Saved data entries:
·····

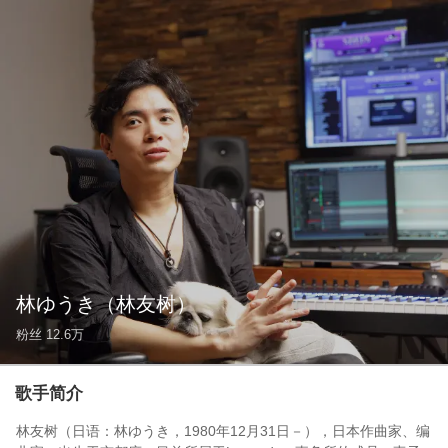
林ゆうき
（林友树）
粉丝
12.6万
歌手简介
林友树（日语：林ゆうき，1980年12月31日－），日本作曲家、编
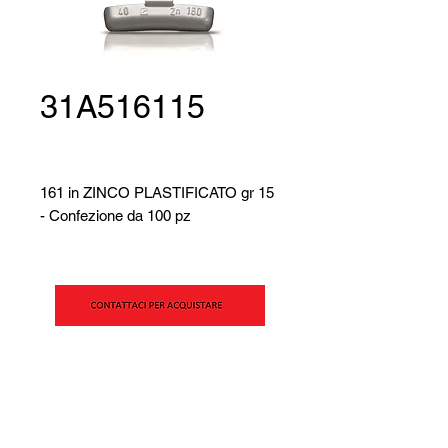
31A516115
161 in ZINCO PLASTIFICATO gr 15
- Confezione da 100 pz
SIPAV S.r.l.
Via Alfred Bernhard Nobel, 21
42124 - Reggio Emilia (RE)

·····

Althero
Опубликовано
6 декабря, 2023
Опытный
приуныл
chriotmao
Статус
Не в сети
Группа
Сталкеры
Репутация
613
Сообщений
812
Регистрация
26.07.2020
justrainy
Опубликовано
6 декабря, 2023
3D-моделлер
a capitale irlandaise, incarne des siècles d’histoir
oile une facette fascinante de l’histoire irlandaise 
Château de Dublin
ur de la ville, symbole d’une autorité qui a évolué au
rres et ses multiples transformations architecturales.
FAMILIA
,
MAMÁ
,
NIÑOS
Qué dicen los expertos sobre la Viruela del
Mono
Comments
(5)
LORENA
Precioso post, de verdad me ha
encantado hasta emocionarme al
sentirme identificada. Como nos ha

·····

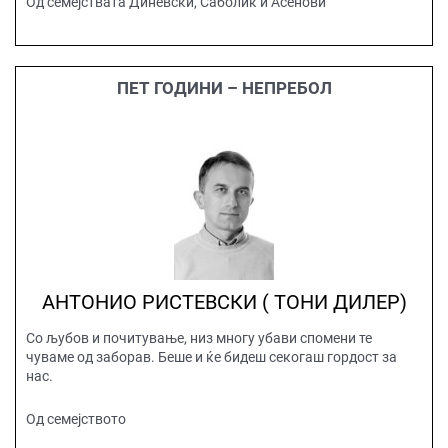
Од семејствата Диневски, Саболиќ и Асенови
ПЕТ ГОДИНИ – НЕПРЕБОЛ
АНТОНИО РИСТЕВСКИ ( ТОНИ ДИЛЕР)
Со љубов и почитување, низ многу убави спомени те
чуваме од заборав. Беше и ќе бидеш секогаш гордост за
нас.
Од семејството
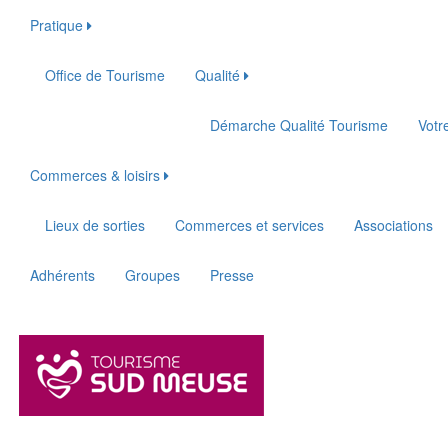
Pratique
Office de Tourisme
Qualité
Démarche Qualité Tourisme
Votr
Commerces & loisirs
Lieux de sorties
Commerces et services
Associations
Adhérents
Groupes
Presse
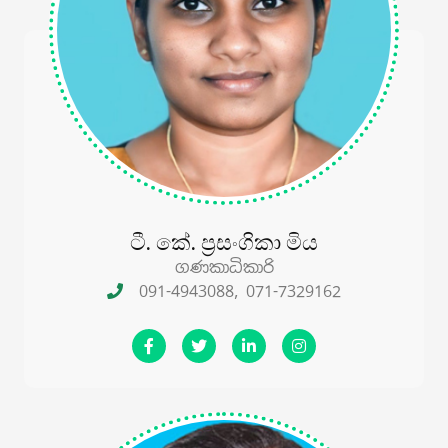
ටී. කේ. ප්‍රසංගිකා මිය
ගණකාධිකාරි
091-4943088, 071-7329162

·····

• Action item
In your answer, include only the lines above starting at the line that holds "encantado hasta emocionarme al" and ending at the line that holds "sentirme identificada. Como nos ha", copied exactly.

• Response
encantado hasta emocionarme al
sentirme identificada. Como nos ha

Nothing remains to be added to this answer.